Spending most of my time in performance testing, I’d guess that “response time” comes from load testing / active monitoring tools that are the main source of performance information (the “waterfall” approach of the WPO community quickly becomes popular – but I am not sure how many monitoring services use it). And in this case, “response time” is what the tool reports. What “response time” means in such case is heavily depends on the tool and its settings – and in many cases, I guess, it won’t be any of the metrics provided in the aforementioned posts (which, I guess, are standard in the WPO community – but they may be not easy to measure by load testing and enterprise monitoring tools). For protocol-based tools it would be probably the time of receiving all requests without any client-side activities (with many additional details of browser emulation- like caching, threading, keep-alive, compressing, etc.). For GUI-based tools it probably depends on what underlying mechanism the tool uses and how the script is designed. Quite often if you don’t set any specific checks it may report a success without full downloading and rendering (and when somebody say that a modern sophisticated site will load for 0.169 sec over the Internet it would be my first guess). Although, if scripted properly, it perhaps may measure the performance metric that matters (when the page would “be almost fully interactive”) by checking that the parts that matter are downloaded and rendered (that probably can’t be done without manual scripting / analysis).

That brings an interesting question about Application Performance Management (APM): what End-User Experience Monitoring (EUM) a.k.a. Real-User Monitoring (RUM) measures? EUM/RUM is considered as an integral part of APM (and definitely should be), but may measure pretty different things depending on the approach to measure it. And as I mentioned above, it probably won’t be the actual end-user experience – but only its approximation by another metric (different for different tools).

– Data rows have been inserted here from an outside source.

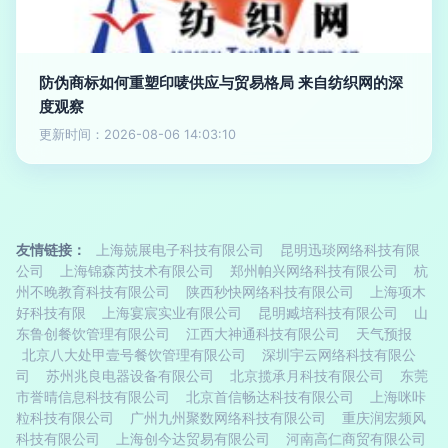
防伪商标如何重塑印唛供应与贸易格局 来自纺织网的深
度观察
更新时间：2026-08-06 14:03:10
友情链接：
上海兢展电子科技有限公司
昆明迅琰网络科技有限
公司
上海锦森芮技术有限公司
郑州帕兴网络科技有限公司
杭
州不晚教育科技有限公司
陕西秒快网络科技有限公司
上海项木
好科技有限
上海宴宸实业有限公司
昆明臧培科技有限公司
山
东鲁创餐饮管理有限公司
江西大神通科技有限公司
天气预报
北京八大处甲壹号餐饮管理有限公司
深圳宇云网络科技有限公
司
苏州兆良电器设备有限公司
北京揽承月科技有限公司
东莞
市誉晴信息科技有限公司
北京首信畅达科技有限公司
上海咪咔
粒科技有限公司
广州九州聚数网络科技有限公司
重庆润宏频风
科技有限公司
上海创今达贸易有限公司
河南高仁商贸有限公司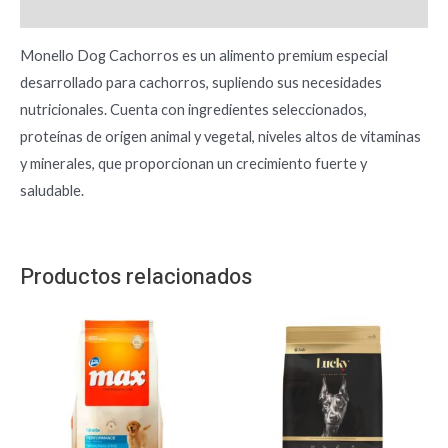
Información adicional
Monello Dog Cachorros es un alimento premium especial
desarrollado para cachorros, supliendo sus necesidades
nutricionales. Cuenta con ingredientes seleccionados,
proteínas de origen animal y vegetal, niveles altos de vitaminas
y minerales, que proporcionan un crecimiento fuerte y
saludable.
Productos relacionados
Rango
Este
de
producto
precios:
desde
tiene
$ 47.700
hasta
múltiples
$ 156.000
variantes.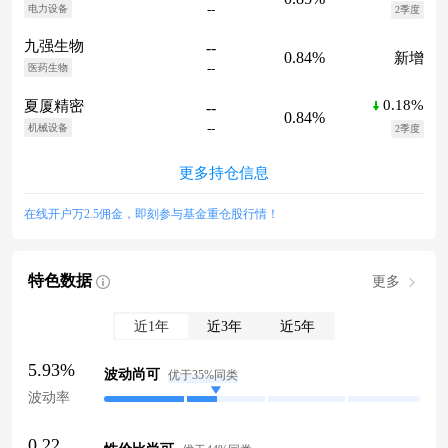
--
电力设备
2季度
九强生物
--
0.84%
新增
--
医药生物
0.18%
夏厦精密
--
0.84%
--
机械设备
2季度
更多持仓信息
在线开户万2.5佣金，即刻参与基金重仓股行情！
特色数据
更多
近1年
近3年
近5年
5.93%
波动尚可
优于35%同类
波动率
0.22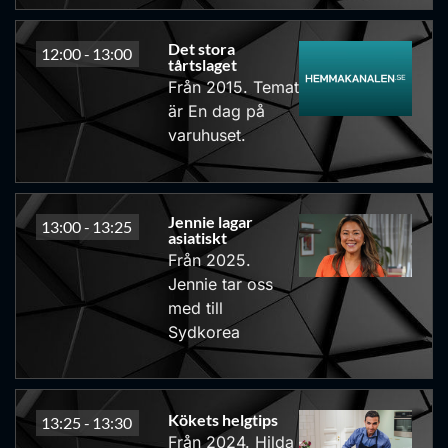
Det stora
12:00 -
13:00
tårtslaget
Från 2015. Temat
är En dag på
varuhuset.
Jennie lagar
13:00 -
13:25
asiatiskt
Från 2025.
Jennie tar oss
med till
Sydkorea
Kökets helgtips
13:25 -
13:30
Från 2024. Hilda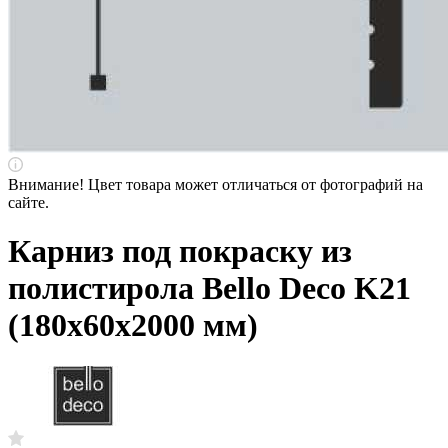
Внимание! Цвет товара может отличаться от фотографий на
сайте.
Карниз под покраску из
полистирола Bello Deco K21
(180х60х2000 мм)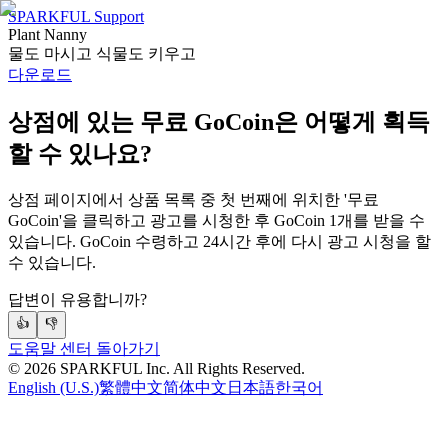
SPARKFUL Support
Plant Nanny
물도 마시고 식물도 키우고
다운로드
상점에 있는 무료 GoCoin은 어떻게 획득
할 수 있나요?
상점 페이지에서 상품 목록 중 첫 번째에 위치한 '무료
GoCoin'을 클릭하고 광고를 시청한 후 GoCoin 1개를 받을 수
있습니다. GoCoin 수령하고 24시간 후에 다시 광고 시청을 할
수 있습니다.
답변이 유용합니까?
👍
👎
도움말 센터 돌아가기
©
2026
SPARKFUL Inc. All Rights Reserved.
English (U.S.)
繁體中文
简体中文
日本語
한국어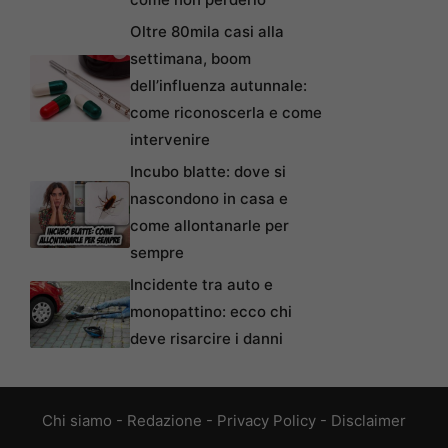
Oltre 80mila casi alla
settimana, boom
dell’influenza autunnale:
come riconoscerla e come
intervenire
Incubo blatte: dove si
nascondono in casa e
come allontanarle per
sempre
Incidente tra auto e
monopattino: ecco chi
deve risarcire i danni
Chi siamo
-
Redazione
-
Privacy Policy
-
Disclaimer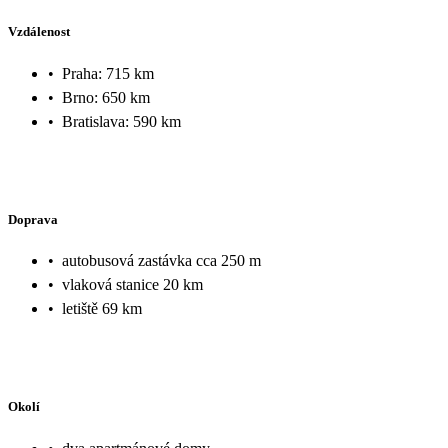
Vzdálenost
•
Praha: 715 km
•
Brno: 650 km
•
Bratislava: 590 km
Doprava
•
autobusová zastávka cca 250 m
•
vlaková stanice 20 km
•
letiště 69 km
Okolí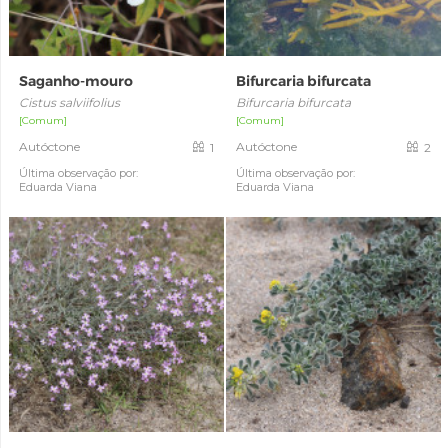
Saganho-mouro
Bifurcaria bifurcata
Cistus salviifolius
Bifurcaria bifurcata
[Comum]
[Comum]
Autóctone
Autóctone
1
2
Última observação por:
Última observação por:
Eduarda Viana
Eduarda Viana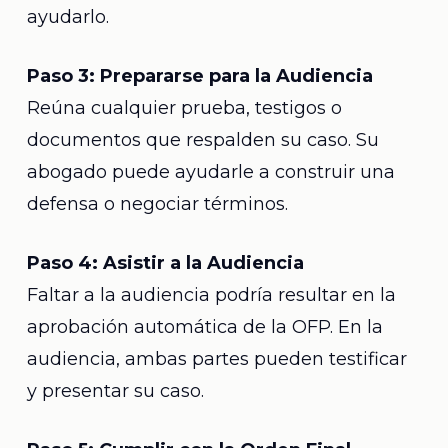
ayudarlo.
Paso 3: Prepararse para la Audiencia
Reúna cualquier prueba, testigos o
documentos que respalden su caso. Su
abogado puede ayudarle a construir una
defensa o negociar términos.
Paso 4: Asistir a la Audiencia
Faltar a la audiencia podría resultar en la
aprobación automática de la OFP. En la
audiencia, ambas partes pueden testificar
y presentar su caso.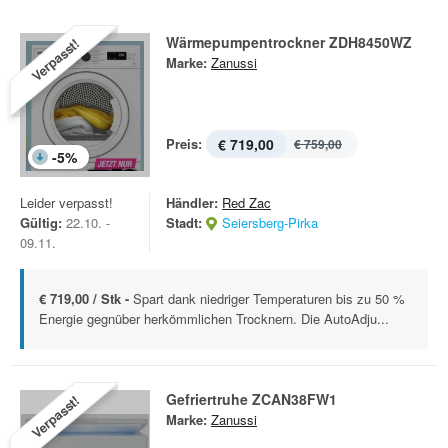
Wärmepumpentrockner ZDH8450WZ
Verpasst!
Marke:
Zanussi
Preis:
€ 719,00
€ 759,00
-
5
%
Leider verpasst!
Händler:
Red Zac
Gültig:
22.10. -
Stadt:
Seiersberg-Pirka
09.11.
€ 719,00 / Stk -
Spart dank niedriger Temperaturen bis zu 50 %
Energie gegnüber herkömmlichen Trocknern. Die AutoAdju...
Gefriertruhe ZCAN38FW1
Verpasst!
Marke:
Zanussi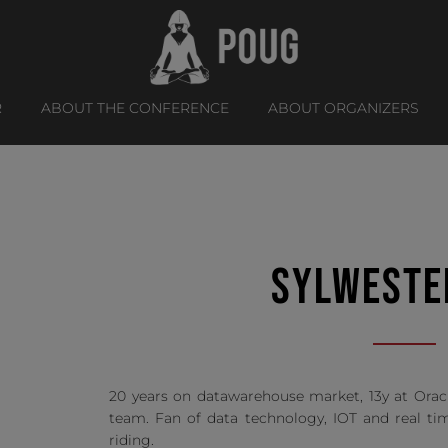
R
ABOUT THE CONFERENCE
ABOUT ORGANIZERS
SYLWESTE
20 years on datawarehouse market, 13y at Ora
team. Fan of data technology, IOT and real ti
riding.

Only thing that often saves us from all this complexness is , as often happens in performance, that in many cases it doesn’t matter. All of the metrics are just close enough from the practical point of view. In old good times of plain html the main part was getting response from the server, the client-side part was fixed and usually small. So it wasn’t said much about different kinds of response times in the past. The situation is changing now: the front-end time becomes significant (see the Performance Golden Rule by Steve Souders, keeping in mind that it is based on front pages mainly) and now it looks like we can’t ignore the differences between response times anymore.